A subcontractor performing labor and furnishing material under a contract in writing upon land, the title to which is registered under G. L. c. 185, besides filing a notice in writing with the recorder of the Land Court, is required by G. L. c. 254, § 4, to give the owner actual notice thereof; and, if he fails to do so, such failure may be set up by the owner in a plea to a bill in equity by the subcontractor to enforce a lien, and will bar such suit.
A judge of the Superior Court has discretionary power under Equity Rule 17 (1926) to permit a defendant, in a suit in equity to enforce a mechanic's lien, to file an answer after the lapse of the ten days during which, after the overruling of a plea filed by him, he was permitted to file an answer under the provisions of Equity Rule 10 (1926).
THREE SUITS IN EQUITY to enforce mechanics' liens, filed in the Superior Court on October 25, 1926. Material facts, pleadings, and decrees entered by order of Lummus, J., are described in the opinion. The judge reported the cases to this court for determination.
S. Seder, for the plaintiffs.
M. Cohan & J. H. Reid, for the defendant, submitted a brief.
BRALEY, J. These are suits in equity brought by the plaintiffs as subcontractors to enforce mechanics' liens for labor performed and materials furnished under contracts in writing with the principal contractor in the construction of a building on land of the defendant Schulman. G. L. c. 254. The land was registered under G. L. c. 185, and the deed and certificate were recorded in the registry of deeds. It is alleged that each plaintiff severally filed "in the Land Court Registration" a notice of his contract. G. L. c. 185, §§ 58, 77, 78. But even if notice was filed, it is also required by G. L. c. 254, § 4, that, notwithstanding such notice, the plaintiffs, who are subcontractors, must also give actual notice to the owner, and it is alleged that actual notice was given. The defendant owner, Schulman, in the first case filed a plea in bar "that the plaintiff gave no notice to your defendant of the filing of their notice of contract with the recorder of the Land Court," and in the second and third cases he also filed pleas in bar "that in the written contract between the plaintiff and the principal contractor . . . no date is fixed for the completion of said contract, and further that the plaintiff gave no notice to your defendant of the filing of his notice of contract with the recorder of the Land Court." It is plain that constructive notice to the owner by filing notice of the contract with the recorder must be followed by actual notice to the owner or no lien attaches. G. L. c. 254, § 4. Webber Lumber & Supply Co. v.

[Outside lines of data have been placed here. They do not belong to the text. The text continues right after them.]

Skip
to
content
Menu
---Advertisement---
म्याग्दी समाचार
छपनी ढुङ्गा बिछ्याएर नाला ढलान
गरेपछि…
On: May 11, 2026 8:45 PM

Erickson, 216 Mass. 81 . The pleas, therefore, were legally sufficient to present the issue, whether actual notice had been given.
The plaintiffs filed replications and, issue having been joined, the court on the evidence overruled the plea in the first case and sustained the plea in the second and third cases on the ground that the plaintiff had failed to prove actual notice to Schulman of the time of filing, of which the defendant apparently knew nothing until after the labor and materials had been furnished. The proceedings were in ac-
cord with the practice followed in Dorsey v. Corkery, 227 Mass. 498 , 500. See Story, Eq. Pl. (8th Ed.) § 659.
It is contended by the plaintiffs, however, that the evidence which is reported does not support the conclusion in the second and third cases. The general rule is well settled. We cannot say, on reading the evidence, that the judge was plainly wrong, and his findings, therefore, should not be set aside. Campbell v. Lima, 212 Mass. 11 .
Equity Rule 10 (1926) in so far as here material, provides that "If a plea . . . be overruled . . . the defendant shall proceed to answer the plaintiff's bill; and, if he fails to do so within ten days the plaintiff may enter an order that the same, or so much thereof as is covered by the plea . . . shall be taken for confessed." The defendant, therefore, in the first case had the right, after the plea had been overruled, to answer over. But, the defendant not having complied with the rule within the time prescribed, the plaintiff contends that the refusal of his motion for the entry of a decree pro confesso was error after ten days had elapsed. It may be conceded, as argued by counsel for the plaintiffs, that under the rule as framed the court had power to entertain the motion. But by Equity Rule 17 (1926) the court in its discretion may order or permit pleadings to be filed "or any proceeding to be had, at other times than are provided in these rules; and may in all cases impose just and reasonable terms upon the parties." The court had jurisdiction of the suit, and whether the defendant should be permitted to answer, even if the ten days had expired, was a question for the trial judge, in view of all the circumstances, to determine in the exercise of his discretion. Merchants' Bank of Newburyport v. Stevenson, 7 Allen 489 , 492. It follows that the denial of the plaintiffs' motion for a decree pro confesso, and the granting of the defendant's motion for leave to answer should not be reversed.
By the terms of the report the interlocutory decrees and orders in all the cases are affirmed, and in each of the second and third cases a final decree is to be entered dismissing the bill with costs.